Eliminate this type of email.  If you own the information, and that information must persist and be retrievable in the future, then you should publish it in a project repository or Blog so it can be located easily.  Don’t turn your recipients into documentation clerks.

If you must send a “for Reference” email, consider how long you want the recipient to retain your email.  If this is a long period of time, then you are placing a responsibility upon them that is rarely easy to fulfill; in fact, that content will likely become outdated or misplaced.  More on this is in the second article of this series.

If your email is actionable – the recipient will decide the very next action:  

1. Do - if less than two minutes.

Help your recipient readily recognize the action for them that can be quickly completed:
  • Include "Action:" in the subject line.
  • Provide a clearly articulated question to answer or action to complete.  A clear message will avoid clarification questions or unusable responses from coming to you.
  • Put in the effort to be concise.  A lengthy description probably will not be read, and would relegate this to a deferred action.
  • Confirm to yourself that action is needed.
  • Specify the date or time frame in which you need a response.  If you omit this, then you are depending upon the judgement of the recipient to determine the urgency of your request.
  • Ensure that you are asking the right person
  • Sometimes a CC: to other people or the recipient’s boss is needed, but recognize that this may cause hard feelings or cause delays as a perfect response is constructed and reviewed.

2. Delegate - track on a “waiting for” list.

Minimize this type of email.
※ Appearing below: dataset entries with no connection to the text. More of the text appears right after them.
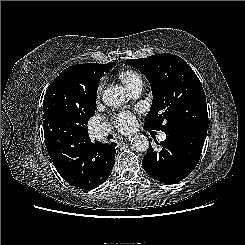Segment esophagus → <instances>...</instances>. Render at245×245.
I'll return each mask as SVG.
<instances>
[{
  "mask_svg": "<svg viewBox=\"0 0 245 245\" xmlns=\"http://www.w3.org/2000/svg\"><path fill=\"white\" fill-rule=\"evenodd\" d=\"M132 139L131 136H129L128 138H124V140L127 142V141H130Z\"/></svg>",
  "mask_w": 245,
  "mask_h": 245,
  "instance_id": "34e87169",
  "label": "esophagus"
}]
</instances>
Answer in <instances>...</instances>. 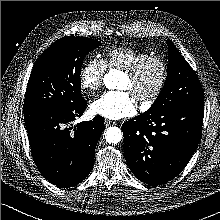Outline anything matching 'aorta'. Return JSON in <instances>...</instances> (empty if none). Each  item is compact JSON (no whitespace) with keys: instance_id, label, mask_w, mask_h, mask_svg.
I'll list each match as a JSON object with an SVG mask.
<instances>
[{"instance_id":"aorta-1","label":"aorta","mask_w":220,"mask_h":220,"mask_svg":"<svg viewBox=\"0 0 220 220\" xmlns=\"http://www.w3.org/2000/svg\"><path fill=\"white\" fill-rule=\"evenodd\" d=\"M118 72L110 71L104 76V84L108 89H115L117 87ZM123 134L118 127H109L105 131V139L108 143L117 144L122 140Z\"/></svg>"}]
</instances>
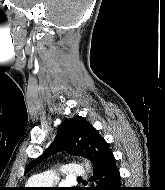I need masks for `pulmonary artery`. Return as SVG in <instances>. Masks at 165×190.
Here are the masks:
<instances>
[{
	"label": "pulmonary artery",
	"instance_id": "e3ab8cb5",
	"mask_svg": "<svg viewBox=\"0 0 165 190\" xmlns=\"http://www.w3.org/2000/svg\"><path fill=\"white\" fill-rule=\"evenodd\" d=\"M61 171L62 175L71 179L82 178L86 175L84 167L76 163L63 165ZM56 177L53 172H45L34 176L32 181L37 185H51Z\"/></svg>",
	"mask_w": 165,
	"mask_h": 190
}]
</instances>
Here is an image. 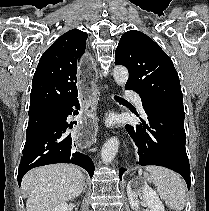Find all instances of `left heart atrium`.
Returning <instances> with one entry per match:
<instances>
[{"instance_id": "left-heart-atrium-1", "label": "left heart atrium", "mask_w": 209, "mask_h": 211, "mask_svg": "<svg viewBox=\"0 0 209 211\" xmlns=\"http://www.w3.org/2000/svg\"><path fill=\"white\" fill-rule=\"evenodd\" d=\"M113 122H114V118L113 117H109L108 119H107V123L108 124H113Z\"/></svg>"}]
</instances>
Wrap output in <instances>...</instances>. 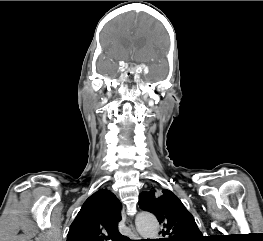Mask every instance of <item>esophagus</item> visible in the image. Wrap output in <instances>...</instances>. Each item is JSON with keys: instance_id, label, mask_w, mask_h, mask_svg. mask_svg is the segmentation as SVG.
I'll return each instance as SVG.
<instances>
[{"instance_id": "1", "label": "esophagus", "mask_w": 263, "mask_h": 241, "mask_svg": "<svg viewBox=\"0 0 263 241\" xmlns=\"http://www.w3.org/2000/svg\"><path fill=\"white\" fill-rule=\"evenodd\" d=\"M133 240L134 241H141V238H140V236L137 233H135L134 236H133Z\"/></svg>"}]
</instances>
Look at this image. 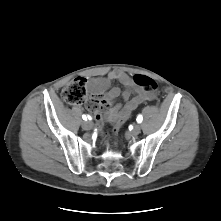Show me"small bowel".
<instances>
[{"label": "small bowel", "mask_w": 221, "mask_h": 221, "mask_svg": "<svg viewBox=\"0 0 221 221\" xmlns=\"http://www.w3.org/2000/svg\"><path fill=\"white\" fill-rule=\"evenodd\" d=\"M137 75L139 74L131 76L124 71L113 70L106 77L86 79L92 96L89 109L96 122L106 120L111 124H122L139 105L156 97L155 92L145 91L135 84L134 77ZM114 81L125 87L122 93L118 87H110ZM120 94L125 101L124 105L114 103Z\"/></svg>", "instance_id": "c3829d8e"}]
</instances>
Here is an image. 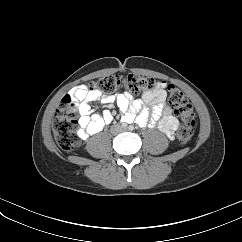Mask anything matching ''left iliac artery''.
<instances>
[{
    "label": "left iliac artery",
    "instance_id": "44dca946",
    "mask_svg": "<svg viewBox=\"0 0 242 242\" xmlns=\"http://www.w3.org/2000/svg\"><path fill=\"white\" fill-rule=\"evenodd\" d=\"M128 128H129V130H131V131L134 129V127H133L132 125H130Z\"/></svg>",
    "mask_w": 242,
    "mask_h": 242
}]
</instances>
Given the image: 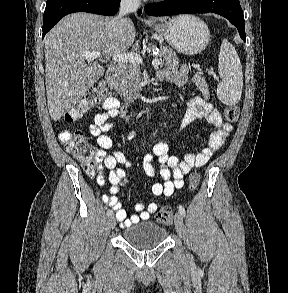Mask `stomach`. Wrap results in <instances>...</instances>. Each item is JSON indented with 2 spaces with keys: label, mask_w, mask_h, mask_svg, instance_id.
Wrapping results in <instances>:
<instances>
[{
  "label": "stomach",
  "mask_w": 288,
  "mask_h": 293,
  "mask_svg": "<svg viewBox=\"0 0 288 293\" xmlns=\"http://www.w3.org/2000/svg\"><path fill=\"white\" fill-rule=\"evenodd\" d=\"M154 28L171 47L185 55L202 52L211 38L208 26L193 15H179Z\"/></svg>",
  "instance_id": "0dacf381"
}]
</instances>
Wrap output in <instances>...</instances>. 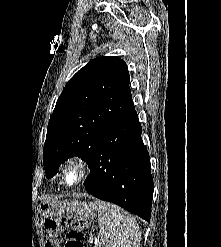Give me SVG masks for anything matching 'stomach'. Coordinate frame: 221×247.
I'll use <instances>...</instances> for the list:
<instances>
[{
  "label": "stomach",
  "mask_w": 221,
  "mask_h": 247,
  "mask_svg": "<svg viewBox=\"0 0 221 247\" xmlns=\"http://www.w3.org/2000/svg\"><path fill=\"white\" fill-rule=\"evenodd\" d=\"M38 212L44 217H56L66 213L75 212L84 219L94 216L93 204L88 205L86 202H67V201H50L43 200L38 204Z\"/></svg>",
  "instance_id": "stomach-1"
}]
</instances>
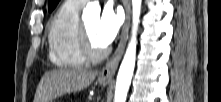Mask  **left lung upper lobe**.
I'll return each mask as SVG.
<instances>
[{"instance_id":"obj_1","label":"left lung upper lobe","mask_w":221,"mask_h":102,"mask_svg":"<svg viewBox=\"0 0 221 102\" xmlns=\"http://www.w3.org/2000/svg\"><path fill=\"white\" fill-rule=\"evenodd\" d=\"M59 0H48V9L51 12L58 4Z\"/></svg>"}]
</instances>
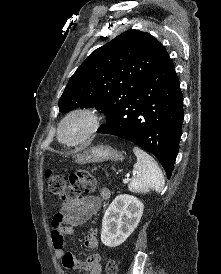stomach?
<instances>
[{
	"instance_id": "stomach-1",
	"label": "stomach",
	"mask_w": 221,
	"mask_h": 274,
	"mask_svg": "<svg viewBox=\"0 0 221 274\" xmlns=\"http://www.w3.org/2000/svg\"><path fill=\"white\" fill-rule=\"evenodd\" d=\"M122 159L123 155L121 152L105 145L93 146L77 155V162L82 164L100 163L108 160L118 161Z\"/></svg>"
}]
</instances>
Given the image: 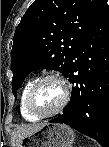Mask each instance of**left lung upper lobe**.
Segmentation results:
<instances>
[{
	"label": "left lung upper lobe",
	"mask_w": 109,
	"mask_h": 147,
	"mask_svg": "<svg viewBox=\"0 0 109 147\" xmlns=\"http://www.w3.org/2000/svg\"><path fill=\"white\" fill-rule=\"evenodd\" d=\"M106 5L105 0H36L30 5L13 38L15 97L25 77L35 69L69 75L81 39Z\"/></svg>",
	"instance_id": "left-lung-upper-lobe-1"
}]
</instances>
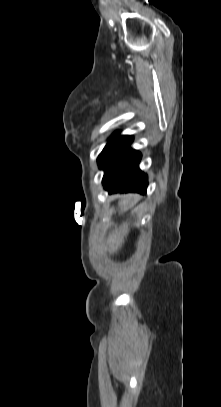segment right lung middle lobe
Here are the masks:
<instances>
[{"label":"right lung middle lobe","mask_w":221,"mask_h":407,"mask_svg":"<svg viewBox=\"0 0 221 407\" xmlns=\"http://www.w3.org/2000/svg\"><path fill=\"white\" fill-rule=\"evenodd\" d=\"M120 132L117 131L109 140L103 151L98 157V164L100 169H105L114 157L120 153L125 144L132 138V136L124 135L119 136Z\"/></svg>","instance_id":"right-lung-middle-lobe-1"}]
</instances>
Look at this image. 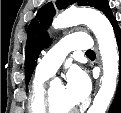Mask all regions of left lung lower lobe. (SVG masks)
Wrapping results in <instances>:
<instances>
[{"instance_id":"left-lung-lower-lobe-1","label":"left lung lower lobe","mask_w":121,"mask_h":113,"mask_svg":"<svg viewBox=\"0 0 121 113\" xmlns=\"http://www.w3.org/2000/svg\"><path fill=\"white\" fill-rule=\"evenodd\" d=\"M110 22L113 26V29H114V32L116 35V39H117V43H118V47H119L120 78H119V84H118L115 99H114L108 113H120V104H121V31H120L117 21L114 17L112 19H110Z\"/></svg>"}]
</instances>
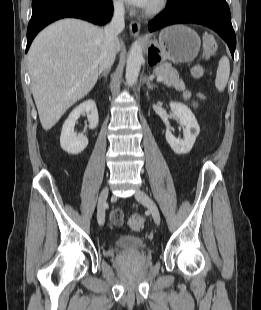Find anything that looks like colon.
<instances>
[{"mask_svg": "<svg viewBox=\"0 0 261 310\" xmlns=\"http://www.w3.org/2000/svg\"><path fill=\"white\" fill-rule=\"evenodd\" d=\"M218 52V46L213 37L207 36L204 38L202 54L205 58H212ZM193 78L198 79L204 75L202 65H194L191 70ZM110 220L113 221L114 227H120L124 220L121 208H113L110 212ZM128 224L133 230H141L144 226V217L140 214H133L128 219Z\"/></svg>", "mask_w": 261, "mask_h": 310, "instance_id": "colon-1", "label": "colon"}]
</instances>
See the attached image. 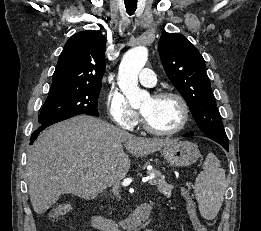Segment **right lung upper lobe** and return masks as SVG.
<instances>
[{
  "mask_svg": "<svg viewBox=\"0 0 261 231\" xmlns=\"http://www.w3.org/2000/svg\"><path fill=\"white\" fill-rule=\"evenodd\" d=\"M106 39L101 31L74 34L59 56L51 89L101 87Z\"/></svg>",
  "mask_w": 261,
  "mask_h": 231,
  "instance_id": "1",
  "label": "right lung upper lobe"
}]
</instances>
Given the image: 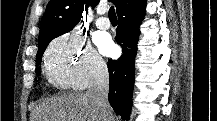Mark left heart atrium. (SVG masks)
I'll use <instances>...</instances> for the list:
<instances>
[{"label": "left heart atrium", "instance_id": "obj_1", "mask_svg": "<svg viewBox=\"0 0 217 121\" xmlns=\"http://www.w3.org/2000/svg\"><path fill=\"white\" fill-rule=\"evenodd\" d=\"M102 49H103V51H104L105 53L111 54V53L114 52L115 47H114V45L111 43L110 40H107V41H105V42L102 44Z\"/></svg>", "mask_w": 217, "mask_h": 121}]
</instances>
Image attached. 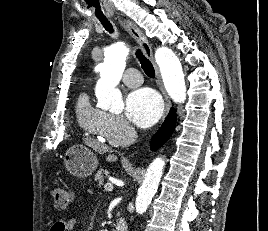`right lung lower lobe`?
<instances>
[{
	"label": "right lung lower lobe",
	"instance_id": "obj_1",
	"mask_svg": "<svg viewBox=\"0 0 268 231\" xmlns=\"http://www.w3.org/2000/svg\"><path fill=\"white\" fill-rule=\"evenodd\" d=\"M176 124V113L172 108L165 119L163 125L152 138L151 149L153 151L160 148L172 135Z\"/></svg>",
	"mask_w": 268,
	"mask_h": 231
}]
</instances>
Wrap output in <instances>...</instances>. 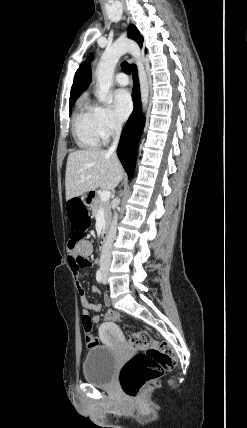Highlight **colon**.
<instances>
[{
  "instance_id": "5ec220e1",
  "label": "colon",
  "mask_w": 247,
  "mask_h": 428,
  "mask_svg": "<svg viewBox=\"0 0 247 428\" xmlns=\"http://www.w3.org/2000/svg\"><path fill=\"white\" fill-rule=\"evenodd\" d=\"M64 208L68 217L67 228L70 231L68 242L69 254L77 255L78 239H88L92 231V217H88L89 205L84 204L79 194H70L69 199H64ZM78 266L87 267L89 262L77 257ZM119 315L113 310L104 311V320L114 323ZM84 337L88 346L97 344V339L92 332V322L88 317H82ZM132 347L140 352L133 355L123 366L120 373V385L123 392L135 398L148 382L157 380L166 371L176 367L177 358L171 347L166 342H158L152 339L146 331L133 333L129 338Z\"/></svg>"
}]
</instances>
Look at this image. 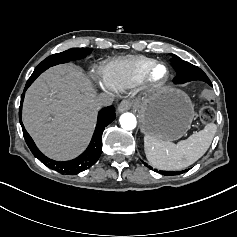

In many cases, your primary contact’s actions of reading and then delegating this email only adds delay and doesn’t add value.  If you need to get information to or from someone in the primary contact’s project team, then establish a flow directly with those team members; if necessary you can set up the flow of information that has the primary contact on the CC: list for those exchanges.

In some instances your initial communication will be through a primary contact (e.g., when you don’t know who should handle the email), but move quickly to establish direct communication.

3. Defer - put on an action reminder list or in an action folder.

This is similar to a “Do - if less than two minutes” email, except this requires more work by the recipient. The recipient will prioritize this email with other ‘large’ requests.

Help by alerting the recipient of the urgency and due date – you’ll be more credible by avoiding emotional or subjective appeals and stick to the business need or impacts of a late response.  Clarity in your email is essential.


What’s Next?

The 'Six Tips for Senders' and use of the GTD framework can help your receipients become much more effective in handling the emails that you originate.

If you want to approach 'improvements when sending email' as a team activity and joint commitment, then use this article as a framework for a project team discussion. You might exchange information like:

  • Methods you use and factors your team currently considers when sending an email message.  Debate the viability of the Six Tips for Senders presented in this article and select a few to implement.
  • Discoveries you’ve each made in analyzing your outgoing and incoming email.  What key points does this highlight about sending email your project environment.
  • Views on how well the GTD framework would work as a quick 'checklist' to be considered prior to sending any email.

If you are approaching 'improvements to sending email' as an individual activity, then chose a few of the 'Six Tips for Senders'  to implement and then focus your attentions on the GTD framework (presented in the section immediately above).  You might print a copy of this framework to jog your thinking prior to hitting the send button.  Let your recipients know of your improvement activities and seek feedback from them on any perceived change for the better.